The Bugle is taking the summer off, but that doesn’t mean they aren’t still pushing out content so that they can stay on their subscribers’ radars. (I could take a lesson from them, I know.) John and Andy are plumbing their archives for some of their favorite clips from their podcast’s long history.

Since we are all still thinking about the excesses and nefariousness of common political campaign tactics, I wanted to share this short sketch from John and Andy’s coverage of England’s 2006 local elections:

Of course, Christians who decide to vote in local elections are most likely called to be more than just single-issue voters and have resources in the gospel to combat the apathy that sets in as John is inoculated against “Election Fever.” Knowing that God is concerned with the full breadth and depth of human flourishing should energize us as we interact with politics—we’re not just protecting our interests, we’re looking for opportunities to break a little bit of the hope and joy of the kingdom to come into the world around us. Christians don’t need to be tossed about by every new meme politicians use to try to shore up support.

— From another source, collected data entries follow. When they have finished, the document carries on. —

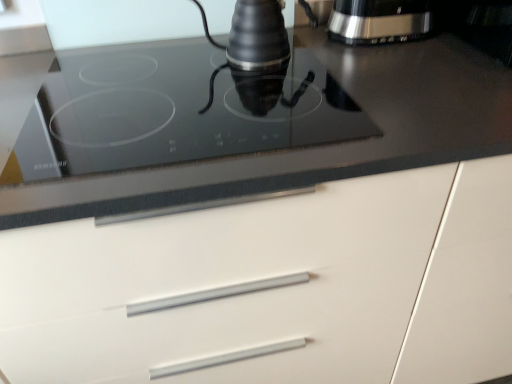 Question: Considering the positions of satin silver coffee maker at upper right and white matte cabinet at center in the image, is satin silver coffee maker at upper right taller or shorter than white matte cabinet at center?

Choices:
 (A) tall
 (B) short

Answer: (B)

Question: Is satin silver coffee maker at upper right spatially inside white matte cabinet at center, or outside of it?

Choices:
 (A) outside
 (B) inside

Answer: (A)

Question: Which object is positioned closest to the white matte cabinet at center?

Choices:
 (A) satin silver coffee maker at upper right
 (B) black glass cooktop at upper center

Answer: (B)

Question: Which of these objects is positioned farthest from the white matte cabinet at center?

Choices:
 (A) satin silver coffee maker at upper right
 (B) black glass cooktop at upper center

Answer: (A)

Then we will no longer be infants, tossed back and forth by the waves, and blown here and there by every wind of teaching and by the cunning and craftiness of people in their deceitful scheming. Instead, speaking the truth in love, we will grow to become in every respect the mature body of him who is the head, that is, Christ. (Ephesians 4:14–15)

Take a moment now to pray for God’s help remembering that you have the guarantee of a restored society in the kingdom to come, and for that hope to infect the way you think about politics today.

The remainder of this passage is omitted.